(Beginning of SOURCE DATA)

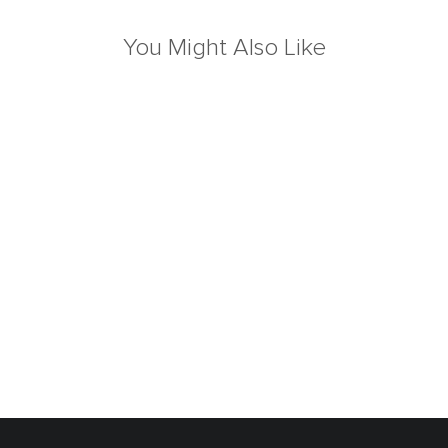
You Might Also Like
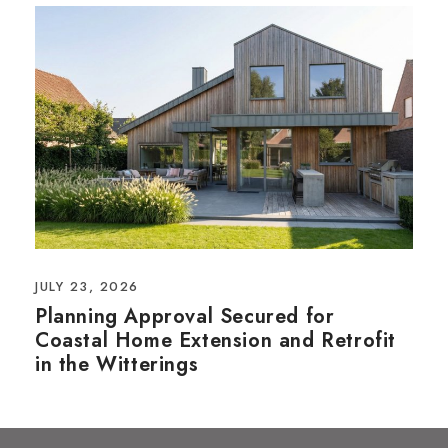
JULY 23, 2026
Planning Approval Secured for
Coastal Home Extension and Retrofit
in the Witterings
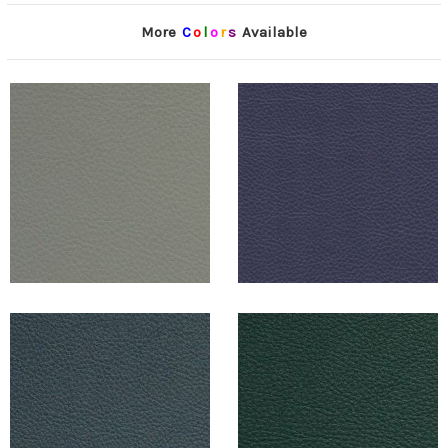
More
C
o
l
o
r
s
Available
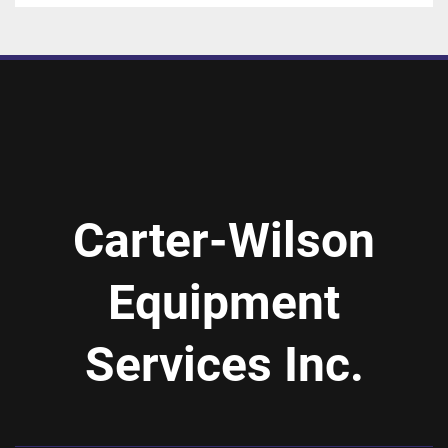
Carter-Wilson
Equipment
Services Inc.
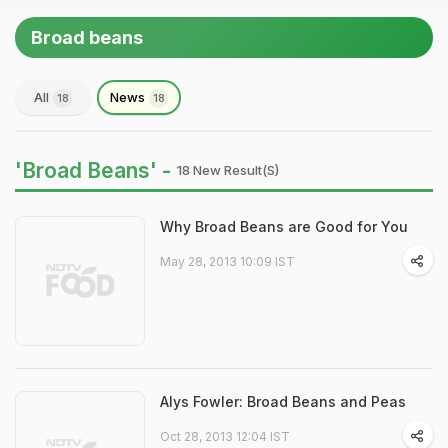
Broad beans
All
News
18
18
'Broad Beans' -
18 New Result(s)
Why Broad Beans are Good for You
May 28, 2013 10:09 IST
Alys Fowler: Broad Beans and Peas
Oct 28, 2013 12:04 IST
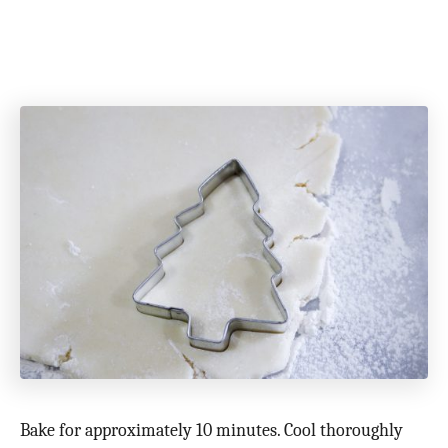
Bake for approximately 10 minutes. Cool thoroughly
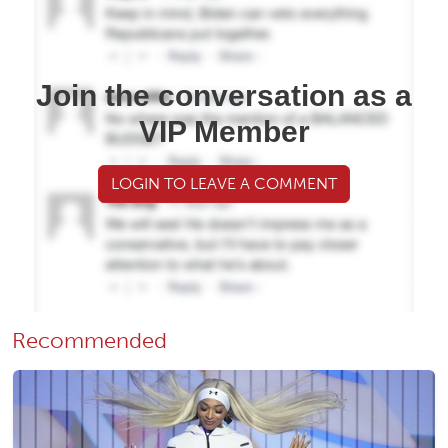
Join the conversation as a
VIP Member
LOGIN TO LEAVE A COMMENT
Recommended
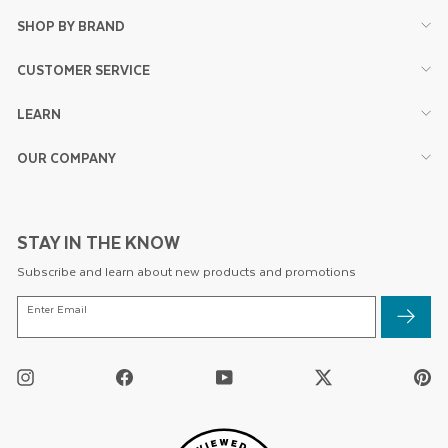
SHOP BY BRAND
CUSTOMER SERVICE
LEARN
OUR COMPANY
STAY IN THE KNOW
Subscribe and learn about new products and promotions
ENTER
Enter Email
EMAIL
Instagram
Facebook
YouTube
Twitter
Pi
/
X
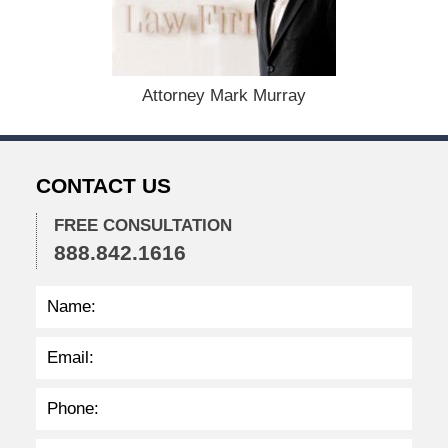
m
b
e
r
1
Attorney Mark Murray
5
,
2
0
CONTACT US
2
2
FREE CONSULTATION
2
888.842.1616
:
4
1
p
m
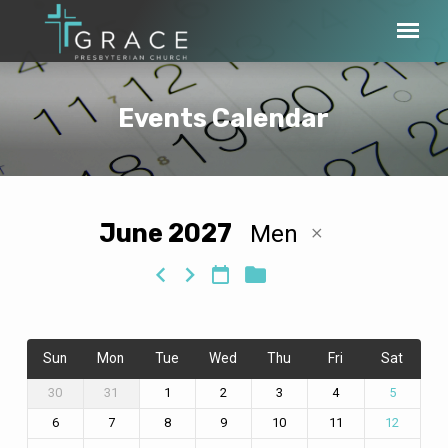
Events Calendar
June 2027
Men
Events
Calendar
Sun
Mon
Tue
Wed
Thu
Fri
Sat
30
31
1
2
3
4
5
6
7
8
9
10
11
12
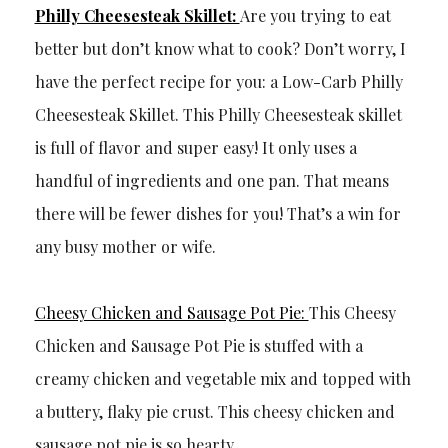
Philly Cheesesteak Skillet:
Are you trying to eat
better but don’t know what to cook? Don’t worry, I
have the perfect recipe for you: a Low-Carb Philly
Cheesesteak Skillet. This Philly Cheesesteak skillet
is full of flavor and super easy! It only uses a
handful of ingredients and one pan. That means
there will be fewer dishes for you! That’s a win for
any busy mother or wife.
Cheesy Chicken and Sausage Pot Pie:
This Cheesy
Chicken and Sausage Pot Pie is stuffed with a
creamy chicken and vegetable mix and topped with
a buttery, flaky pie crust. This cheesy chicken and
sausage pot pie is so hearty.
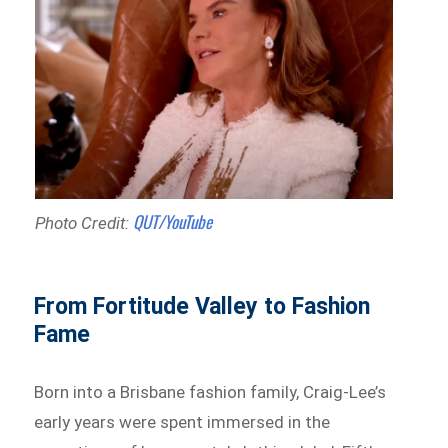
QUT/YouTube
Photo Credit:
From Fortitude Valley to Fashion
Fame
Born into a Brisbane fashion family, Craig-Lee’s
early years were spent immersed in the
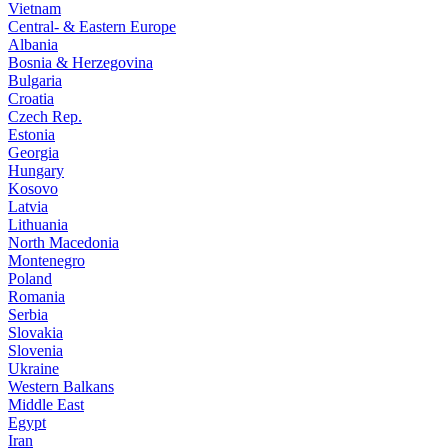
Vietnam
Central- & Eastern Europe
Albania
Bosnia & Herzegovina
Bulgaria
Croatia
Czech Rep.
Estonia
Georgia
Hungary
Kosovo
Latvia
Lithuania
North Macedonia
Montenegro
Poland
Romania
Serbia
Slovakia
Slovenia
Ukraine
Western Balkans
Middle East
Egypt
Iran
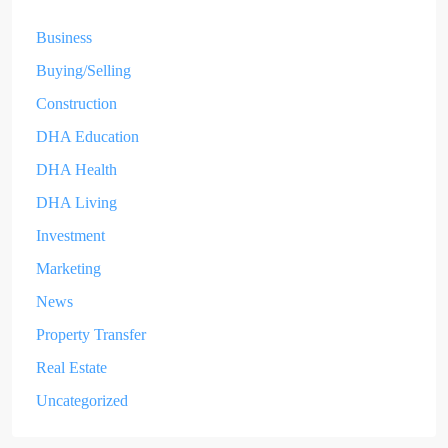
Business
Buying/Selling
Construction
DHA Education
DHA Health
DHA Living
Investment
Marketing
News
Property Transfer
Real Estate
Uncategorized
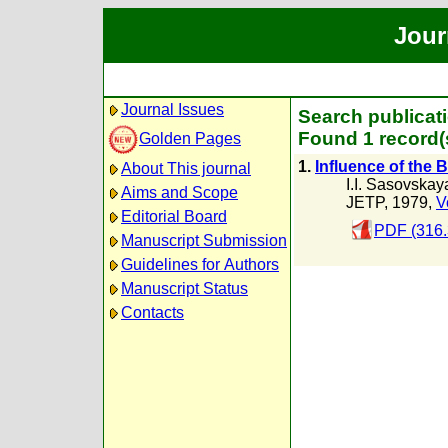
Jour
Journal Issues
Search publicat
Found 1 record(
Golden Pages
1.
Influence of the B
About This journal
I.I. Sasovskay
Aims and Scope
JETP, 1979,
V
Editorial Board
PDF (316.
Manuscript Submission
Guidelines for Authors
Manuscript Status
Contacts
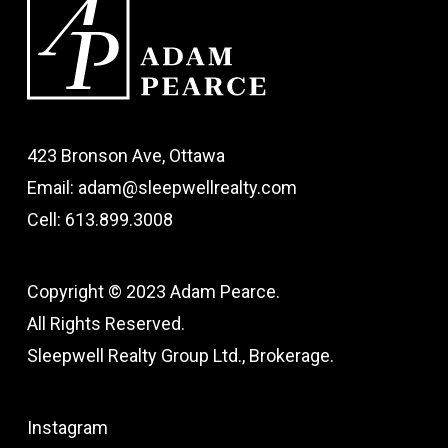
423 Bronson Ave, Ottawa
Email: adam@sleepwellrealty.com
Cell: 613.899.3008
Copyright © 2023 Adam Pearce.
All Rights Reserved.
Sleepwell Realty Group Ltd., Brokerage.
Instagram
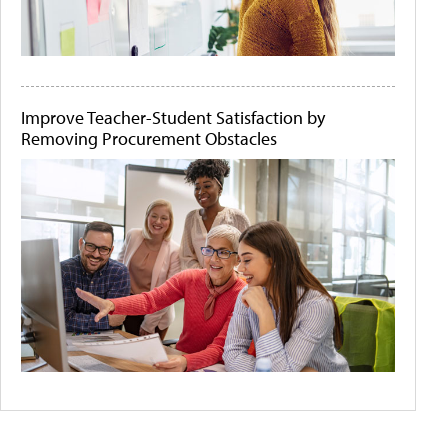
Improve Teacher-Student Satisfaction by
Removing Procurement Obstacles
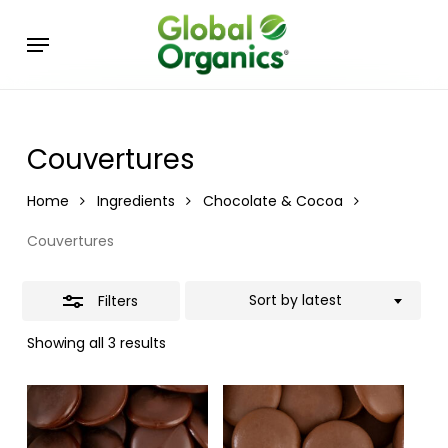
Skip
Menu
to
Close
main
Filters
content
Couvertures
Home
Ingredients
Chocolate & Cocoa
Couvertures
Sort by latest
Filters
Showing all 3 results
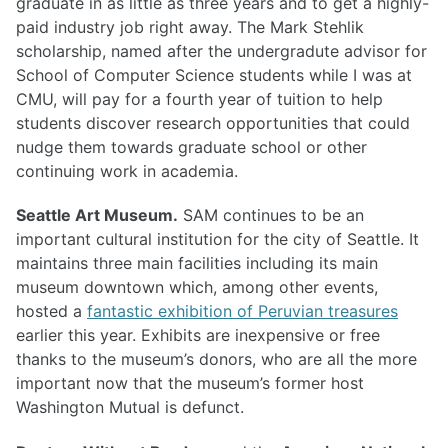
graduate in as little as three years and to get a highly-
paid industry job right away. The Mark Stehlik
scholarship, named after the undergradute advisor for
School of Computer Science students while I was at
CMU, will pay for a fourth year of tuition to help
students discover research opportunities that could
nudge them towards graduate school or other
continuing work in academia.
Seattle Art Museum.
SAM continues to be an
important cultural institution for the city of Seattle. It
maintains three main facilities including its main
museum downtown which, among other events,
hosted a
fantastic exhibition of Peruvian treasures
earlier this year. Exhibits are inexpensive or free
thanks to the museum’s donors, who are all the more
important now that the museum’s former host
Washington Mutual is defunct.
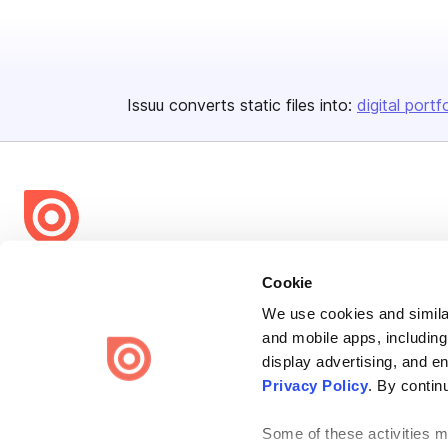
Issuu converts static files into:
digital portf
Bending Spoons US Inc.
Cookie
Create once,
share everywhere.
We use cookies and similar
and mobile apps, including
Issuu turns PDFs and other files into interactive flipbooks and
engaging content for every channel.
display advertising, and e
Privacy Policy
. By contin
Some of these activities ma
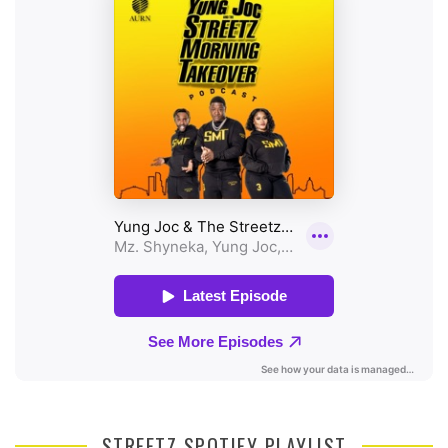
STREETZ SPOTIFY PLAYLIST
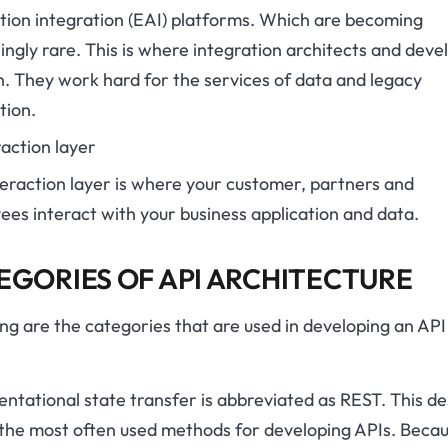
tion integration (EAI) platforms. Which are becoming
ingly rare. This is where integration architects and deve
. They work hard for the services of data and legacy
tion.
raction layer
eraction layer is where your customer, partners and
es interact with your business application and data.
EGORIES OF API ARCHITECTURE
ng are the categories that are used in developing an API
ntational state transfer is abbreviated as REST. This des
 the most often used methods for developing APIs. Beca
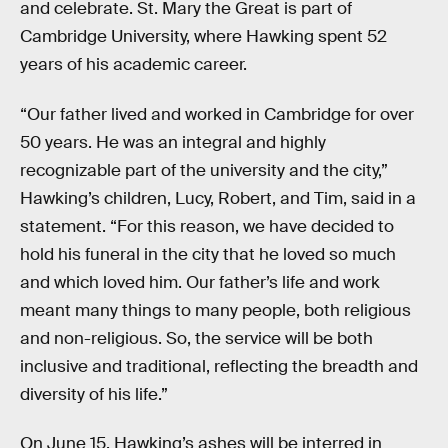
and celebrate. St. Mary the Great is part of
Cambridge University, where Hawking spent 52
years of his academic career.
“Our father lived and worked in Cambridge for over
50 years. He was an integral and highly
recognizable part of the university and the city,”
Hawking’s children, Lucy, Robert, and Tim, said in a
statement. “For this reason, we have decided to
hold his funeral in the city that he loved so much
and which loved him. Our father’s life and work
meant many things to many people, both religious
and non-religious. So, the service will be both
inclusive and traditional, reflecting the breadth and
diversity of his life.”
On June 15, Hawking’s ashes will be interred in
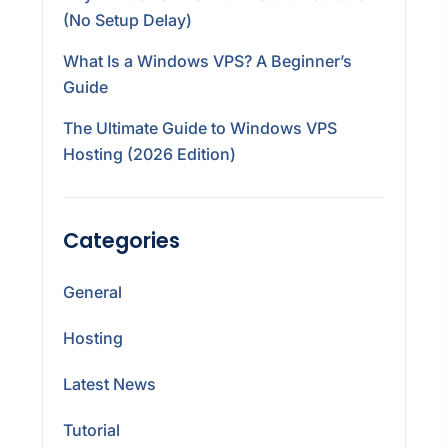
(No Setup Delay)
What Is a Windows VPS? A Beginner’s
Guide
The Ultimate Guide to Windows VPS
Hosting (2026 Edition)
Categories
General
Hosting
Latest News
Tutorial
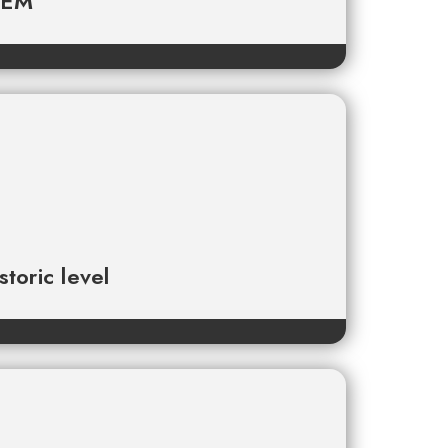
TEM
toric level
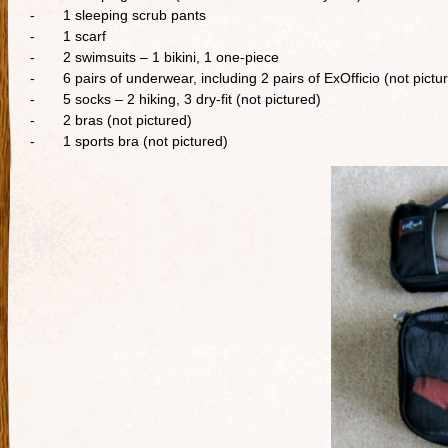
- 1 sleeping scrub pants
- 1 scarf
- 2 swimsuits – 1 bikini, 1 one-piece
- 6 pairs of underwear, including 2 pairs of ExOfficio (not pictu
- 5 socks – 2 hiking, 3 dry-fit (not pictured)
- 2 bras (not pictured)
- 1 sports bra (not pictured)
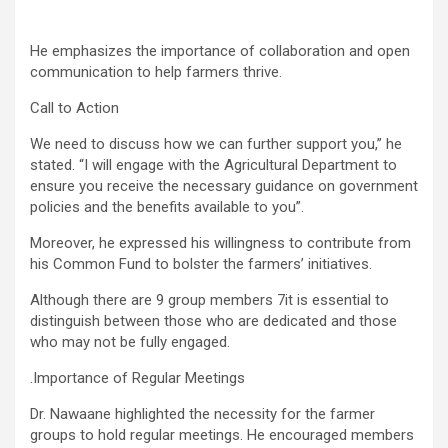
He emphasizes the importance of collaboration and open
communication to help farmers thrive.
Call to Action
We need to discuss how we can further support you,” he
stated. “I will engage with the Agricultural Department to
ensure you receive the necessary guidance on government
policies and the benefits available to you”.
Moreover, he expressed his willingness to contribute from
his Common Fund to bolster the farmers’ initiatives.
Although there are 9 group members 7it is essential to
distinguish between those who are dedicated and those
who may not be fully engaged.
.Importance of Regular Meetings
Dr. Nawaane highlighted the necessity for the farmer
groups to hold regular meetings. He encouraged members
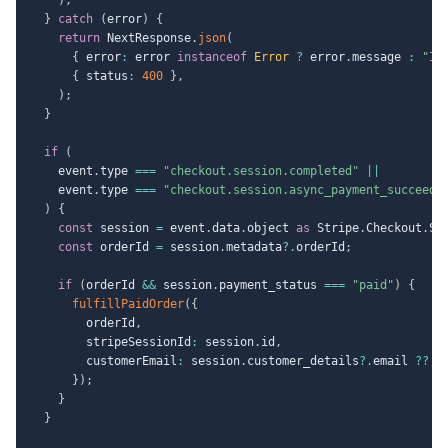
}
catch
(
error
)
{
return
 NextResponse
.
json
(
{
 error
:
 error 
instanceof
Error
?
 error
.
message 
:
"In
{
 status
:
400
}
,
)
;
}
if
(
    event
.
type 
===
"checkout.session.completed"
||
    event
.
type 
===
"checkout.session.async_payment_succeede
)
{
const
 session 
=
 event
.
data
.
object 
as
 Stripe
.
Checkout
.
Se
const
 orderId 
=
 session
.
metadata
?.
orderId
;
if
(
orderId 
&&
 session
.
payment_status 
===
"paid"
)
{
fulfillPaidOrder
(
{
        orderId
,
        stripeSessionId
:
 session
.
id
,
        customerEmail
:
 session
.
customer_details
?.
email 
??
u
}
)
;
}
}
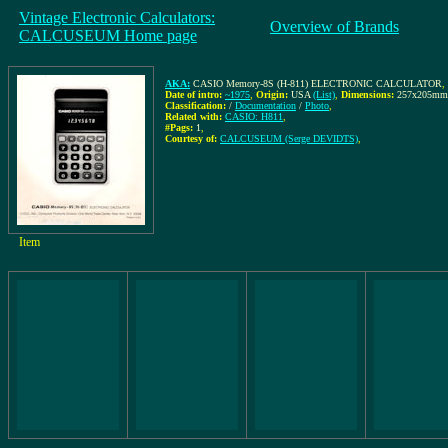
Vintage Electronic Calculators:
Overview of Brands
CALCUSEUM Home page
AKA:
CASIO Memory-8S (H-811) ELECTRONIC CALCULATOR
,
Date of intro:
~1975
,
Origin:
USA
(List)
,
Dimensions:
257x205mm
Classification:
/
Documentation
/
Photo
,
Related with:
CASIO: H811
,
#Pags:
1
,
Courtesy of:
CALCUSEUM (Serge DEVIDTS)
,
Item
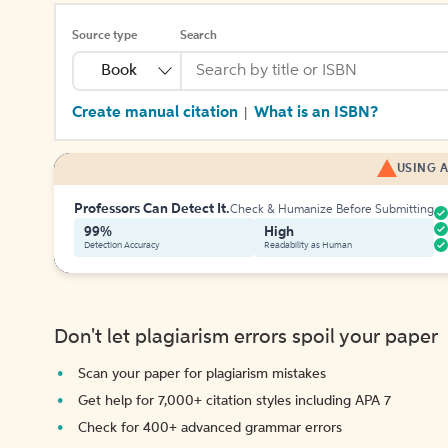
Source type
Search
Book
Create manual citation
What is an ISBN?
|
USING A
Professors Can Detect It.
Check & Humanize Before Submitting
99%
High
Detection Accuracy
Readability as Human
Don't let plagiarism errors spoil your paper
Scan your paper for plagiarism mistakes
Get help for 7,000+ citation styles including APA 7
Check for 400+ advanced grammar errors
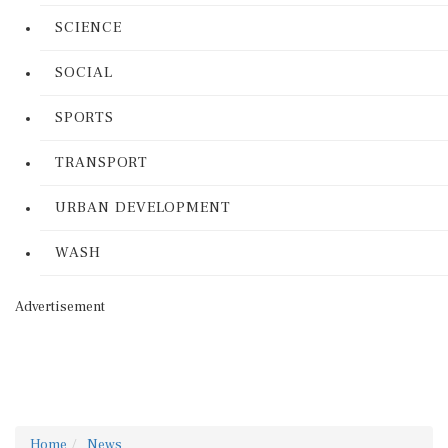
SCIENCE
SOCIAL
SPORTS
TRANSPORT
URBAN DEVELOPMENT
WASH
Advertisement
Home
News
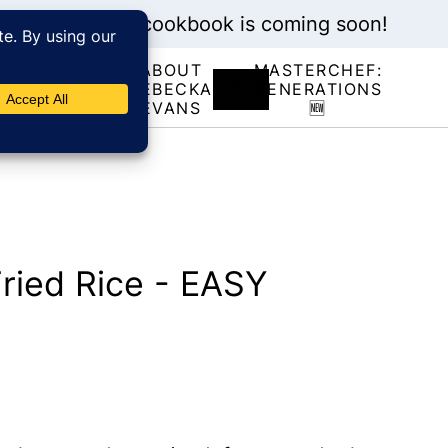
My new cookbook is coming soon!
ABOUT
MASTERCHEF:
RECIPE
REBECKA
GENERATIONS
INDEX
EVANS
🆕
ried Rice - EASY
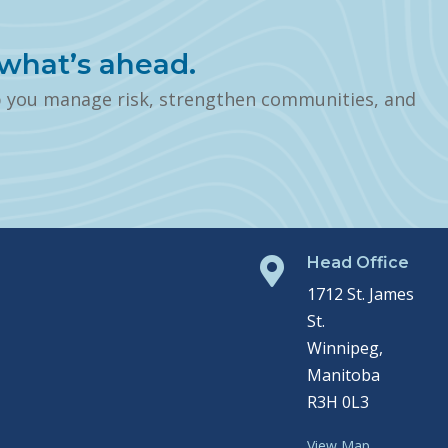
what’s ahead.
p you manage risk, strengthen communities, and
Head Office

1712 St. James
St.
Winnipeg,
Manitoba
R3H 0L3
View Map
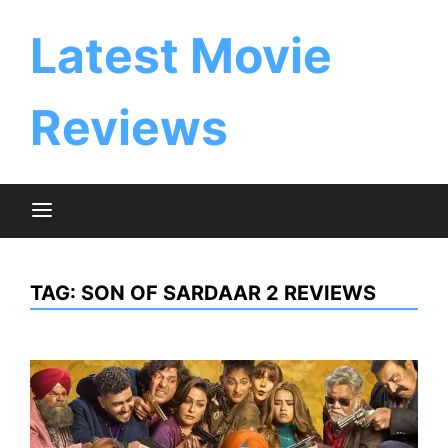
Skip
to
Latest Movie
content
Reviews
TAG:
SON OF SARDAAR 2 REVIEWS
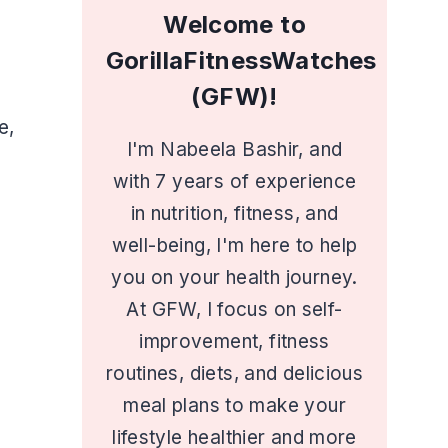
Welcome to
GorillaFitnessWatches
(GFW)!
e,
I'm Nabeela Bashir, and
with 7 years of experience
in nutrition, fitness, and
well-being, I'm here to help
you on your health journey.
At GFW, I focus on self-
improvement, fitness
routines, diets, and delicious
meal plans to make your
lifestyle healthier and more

(End of SOURCE DATA)

◆ **TASK TO COMPLETE**
Return the stretch of data that begins with the line showing "Removing Procurement Obstacles" and goes on through the line showing "graduate in as", exactly, with pictures removed.

◆ **REPLY**
Removing Procurement Obstacles
Skip
Menu
to
Close
main
Filters
content
Couvertures
Home
Ingredients
Chocolate & Cocoa
Couvertures
Sort by latest
Filters
Showing all 3 results
graduate in as little as three years and to get a highly-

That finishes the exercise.